Lorsque le Bab révéla son Bayan, proclama un nouveau code de loi religieuse
et institua, par le précepte et par l'exemple, une réforme morale et spirituelle
profonde, les prêtres pressentirent immédiatement un danger mortel. Ils voyaient
leur monopole mis en cause, leurs ambitions menacées, leur propre vie et leur
propre conduite prises à partie. Ils se soulevèrent contre lui en une sainte
indignation. Ils déclarèrent devant le shah et devant tout le peuple que cet
orgueilleux était un ennemi de la bonne éducation, un séditieux de l'islam,
un traître à Muhammad et un péril non seulement pour la sainte Eglise, mais
pour l'ordre social et pour l'Etat lui-même.
La cause du rejet et de la persécution du Bab fut, dans son essence, la même
que celle du rejet et de la persécution du Christ. Si Jésus n'avait pas amené
un Nouveau Livre, s'il n'avait fait que réitérer les principes spirituels enseignés
par Moïse tout en gardant les règles de Moïse, il aurait pu, en tant que simple
réformateur moral, échapper à la vengeance des scribes et des pharisiens. Mais
proclamer qu'une partie de la loi mosaïque, et même les ordonnances matérielles
ayant trait au divorce et au respect du sabbat, pouvaient être modifiées - et
modifiées par un prédicateur non ordonné du village de Nazareth - cela, c'était
menacer les intérêts des scribes et des pharisiens eux-mêmes et, du fait qu'ils
étaient les représentants de Moïse et de Dieu, c'était un blasphème contre le
Tout-Puissant. Dès que la position de Jésus fut comprise, sa persécution commença.

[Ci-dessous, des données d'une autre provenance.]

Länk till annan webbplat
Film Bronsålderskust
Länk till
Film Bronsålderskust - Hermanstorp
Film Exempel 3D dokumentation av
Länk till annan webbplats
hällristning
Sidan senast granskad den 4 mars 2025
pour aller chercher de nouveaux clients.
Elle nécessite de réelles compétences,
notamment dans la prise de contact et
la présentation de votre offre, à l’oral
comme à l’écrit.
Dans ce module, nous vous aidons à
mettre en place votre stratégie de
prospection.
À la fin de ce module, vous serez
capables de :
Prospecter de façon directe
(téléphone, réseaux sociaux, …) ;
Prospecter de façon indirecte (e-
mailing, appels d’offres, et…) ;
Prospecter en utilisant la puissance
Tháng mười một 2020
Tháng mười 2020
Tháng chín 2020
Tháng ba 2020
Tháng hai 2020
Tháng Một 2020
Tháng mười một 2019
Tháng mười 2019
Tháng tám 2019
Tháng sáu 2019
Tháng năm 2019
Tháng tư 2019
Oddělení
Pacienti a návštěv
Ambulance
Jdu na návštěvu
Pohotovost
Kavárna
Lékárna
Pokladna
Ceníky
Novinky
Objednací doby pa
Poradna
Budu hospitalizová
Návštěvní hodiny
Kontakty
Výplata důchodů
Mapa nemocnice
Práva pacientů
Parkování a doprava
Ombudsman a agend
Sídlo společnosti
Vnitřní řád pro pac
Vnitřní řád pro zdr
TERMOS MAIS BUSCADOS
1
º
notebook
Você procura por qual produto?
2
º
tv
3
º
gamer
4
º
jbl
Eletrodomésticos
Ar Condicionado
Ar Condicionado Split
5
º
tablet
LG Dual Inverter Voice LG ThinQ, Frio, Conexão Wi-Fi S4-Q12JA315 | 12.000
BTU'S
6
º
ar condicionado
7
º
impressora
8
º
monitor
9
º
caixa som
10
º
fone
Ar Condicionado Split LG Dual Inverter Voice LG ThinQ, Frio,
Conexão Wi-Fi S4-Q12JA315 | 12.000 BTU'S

Comme il refusait de céder, il fut mis à mort.
Pour des raisons exactement parallèles, le Bab fut à l'origine attaqué par l'Église
dominante qui cherchait à extirper la foi afin de conserver ses avantages acquis.
Et pourtant, même dans ce pays sombre et fanatique, les mullas (comme les scribes
en Palestine dix-huit siècles plus tôt) ne trouvèrent pas très facilement un
prétexte plausible à avancer, pour exécuter celui qu'ils pensaient être leur
ennemi.
Le seul récit connu de la visite d'un Européen au Bab appartient à la période
de sa persécution, lorsqu'un médecin anglais résidant à Tabriz, le docteur Cormick,
fut convoqué par les autorités persanes pour se prononcer sur l'état mental
du Bib. La lettre du docteur, adressée à un confrère de la mission américaine
en Perse, a été publiée par le professeur E.G. Browne dans "Materials for the
Study of the Babi Religion" (Matériaux pour l'étude de la religion Babie). "Vous
me demandez," écrit le docteur, "quelques détails sur mon entrevue avec le fondateur
de la secte dite du Bab. Rien d'important ne transpira de cette entrevue; car
le Bab savait que j'avais été envoyé avec deux docteurs persans pour voir s'il
était sain d'esprit ou simplement fou, pour décider de la question de savoir
s'il devait être mis à mort ou non.
Sachant cela, il était réticent pour répondre à toute question qu'on lui posait.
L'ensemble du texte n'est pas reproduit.